9. SUBCONTRACTING/ASSIGNMENT. Seller shall not subcontract or
assign any part of this Order without Buyer’s prior written consent. Buyer may
assign the benefits and obligations under this Order to any person.
10. WARRANTIES. All conditions, warranties and
undertakings on the part of Seller and all rights and remedies of Buyer,
expressed or implied by common law or statute shall apply to the Order,
including but not limited to fitness for purpose, and merchantability, on the
basis that Seller has full notice of the purposes for which Buyer requires the
Goods/Services. The Goods shall conform with specifications/statements made by
Seller, and all relevant codes of practice, guidelines, standards and
recommendations made by trade associations or other bodies including all
applicable British and International Standards, and be in accordance with best
industry practices. Goods shall be of good and sound materials and first-class
workmanship, free from all defects. Services shall be supplied with all due
skill and care, and on the basis that Seller holds itself out to be expert in
every aspect of performance of the Order. Seller warrants specifically that it
has the right to pass title in the Goods, and that the Goods are free from any
charge, lien, encumbrance or other right in favour of any third party. Seller’s
warranties shall run for 18 months from delivery of the Goods, or performance
of the Services.
11. INDEMNITIES.
Seller shall defend
and indemnify Buyer from and against any losses, claims and expenses (including
attorneys’ fees) arising from:
(a) any personal injury or
damage to property caused by Seller, its agents, servants or employees or by
the Goods and/or Services; and
(b) any infringement of any
intellectual or industrial property right relating to the Goods and/or
Services, other than where such infringement relates to a design furnished
solely by Buyer.
In the event of any
loss/claim/expense arising under (b), Seller shall, at its expense and Buyer’s
option, either make the Goods non-infringing, replace them with compatible
non-infringing Goods or refund in full the amounts paid by Buyer in respect of
the infringing Goods.
12. TERMINATION. Without prejudice to any rights or
remedies to which it may be entitled, Buyer may terminate the Order with
immediate effect without any liability in the event of any of the following:
(a) Seller makes any voluntary arrangement with its creditors or becomes
subject to an administration order, becomes bankrupt, goes into liquidation
(otherwise than for the purposes of amalgamation or reconstruction); (b) an
encumbrancer takes possession of or is appointed for all or any part of the
assets or undertakings of Seller; (c) Seller commits a breach of its
obligations under the Order and fails to rectify such breach (where remediable)

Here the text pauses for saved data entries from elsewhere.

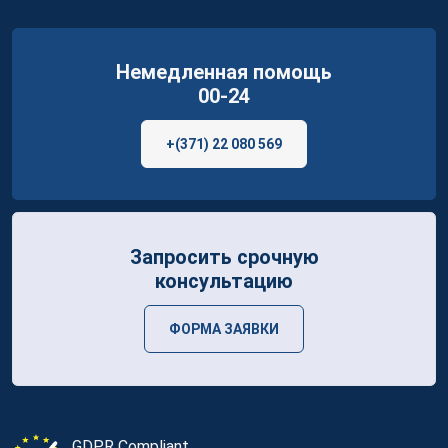
Немедленная помощь
00-24
+(371) 22 080 569
Запросить срочную
консультацию
ФОРМА ЗАЯВКИ
GDPR Compliant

within twenty-eight (28) days of receipt of a notice in writing from Buyer
requiring remedy; (d) Seller ceases or threatens to cease to carry on business
or becomes insolvent; or (e) Buyer reasonably apprehends that any of the events
mentioned above are about to occur in relation to Seller and notifies Seller
accordingly. Furthermore, Buyer shall be entitled to terminate the Order at any
time for any reason by providing ten (10) days’ written notice to Seller.

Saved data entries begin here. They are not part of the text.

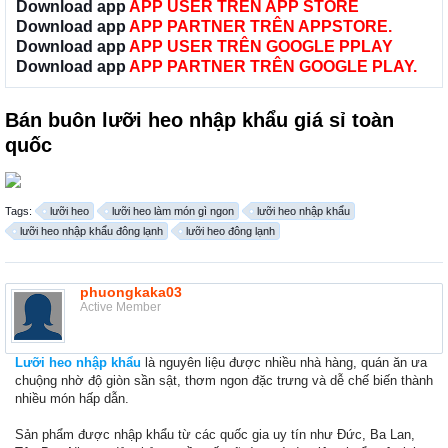
Download app
APP USER TRÊN APP STORE
Download app
APP PARTNER TRÊN APPSTORE.
Download app
APP USER TRÊN GOOGLE PPLAY
Download app
APP PARTNER TRÊN GOOGLE PLAY.
Bán buôn lưỡi heo nhập khẩu giá sỉ toàn
quốc
Tags:
lưỡi heo
lưỡi heo làm món gì ngon
lưỡi heo nhập khẩu
lưỡi heo nhập khẩu đông lạnh
lưỡi heo đông lạnh
phuongkaka03
Active Member
Lưỡi heo nhập khẩu
là nguyên liệu được nhiều nhà hàng, quán ăn ưa
chuộng nhờ độ giòn sần sật, thơm ngon đặc trưng và dễ chế biến thành
nhiều món hấp dẫn.
Sản phẩm được nhập khẩu từ các quốc gia uy tín như Đức, Ba Lan,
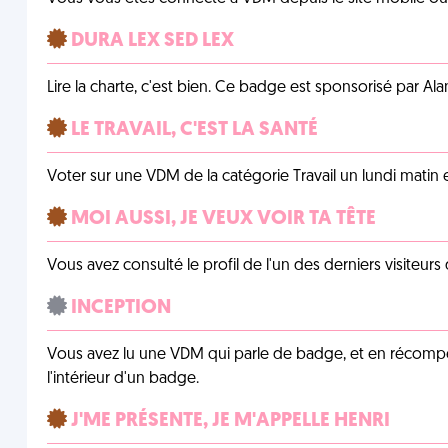
DURA LEX SED LEX
Lire la charte, c'est bien. Ce badge est sponsorisé par Al
LE TRAVAIL, C'EST LA SANTÉ
Voter sur une VDM de la catégorie Travail un lundi matin en
MOI AUSSI, JE VEUX VOIR TA TÊTE
Vous avez consulté le profil de l'un des derniers visiteurs 
INCEPTION
Vous avez lu une VDM qui parle de badge, et en récom
l'intérieur d'un badge.
J'ME PRÉSENTE, JE M'APPELLE HENRI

13. CONFIDENTIALITY. Seller shall not, and shall ensure
that its employees, agents and sub-contractors do not, use or disclose to any
third party, any information relating to Buyer’s business, including but not
limited to specifications, samples and drawings, which may become known to
Seller through its performance of the Order or otherwise, save only that such
information may be used as necessary for the proper performance of the Order.

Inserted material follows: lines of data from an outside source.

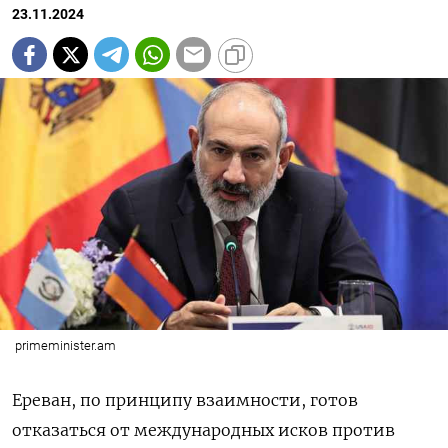
23.11.2024
primeminister.am
Ереван, по принципу взаимности, готов
отказаться от международных исков против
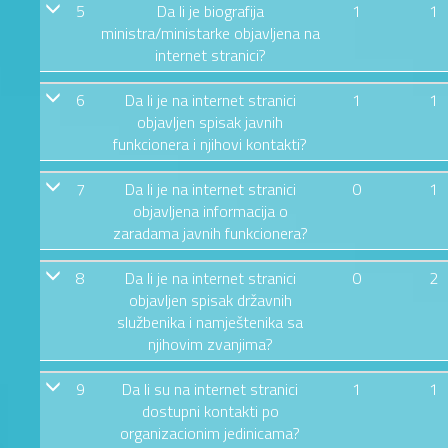
5
Da li je biografija
1
1
ministra/ministarke objavljena na
internet stranici?
6
Da li je na internet stranici
1
1
objavljen spisak javnih
funkcionera i njihovi kontakti?
7
Da li je na internet stranici
0
1
objavljena informacija o
zaradama javnih funkcionera?
8
Da li je na internet stranici
0
2
objavljen spisak državnih
službenika i namještenika sa
njihovim zvanjima?
9
Da li su na internet stranici
1
1
dostupni kontakti po
organizacionim jedinicama?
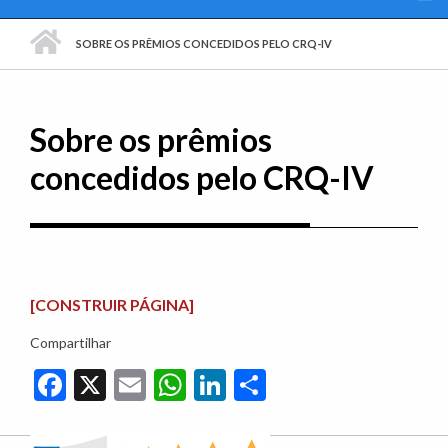
PÁGINA INICIAL
SOBRE OS PRÊMIOS CONCEDIDOS PELO CRQ-IV
Sobre os prêmios
concedidos pelo CRQ-IV
Imprim
[CONSTRUIR PÁGINA]
Compartilhar
Facebook
X
Email
WhatsApp
LinkedIn
Share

Upon completion of the Order, Seller shall return and deliver to Buyer
forthwith all such items and copies of the same. Seller shall not, without
Buyer’s prior written consent, use Buyer’s name or trademarks in connection
with the Order, or disclose the existence of the Order in any publicity
materials.
14. GOVERNMENT
CONTRACTS. If it is
stated on the face of the Order that it is in aid of a contract placed with
Buyer by a Department of China’s Government, the conditions set out in the
Appendix hereto shall apply to the Order. In the event that any conditions in
the Appendix conflict with conditions herein, the former shall take precedence.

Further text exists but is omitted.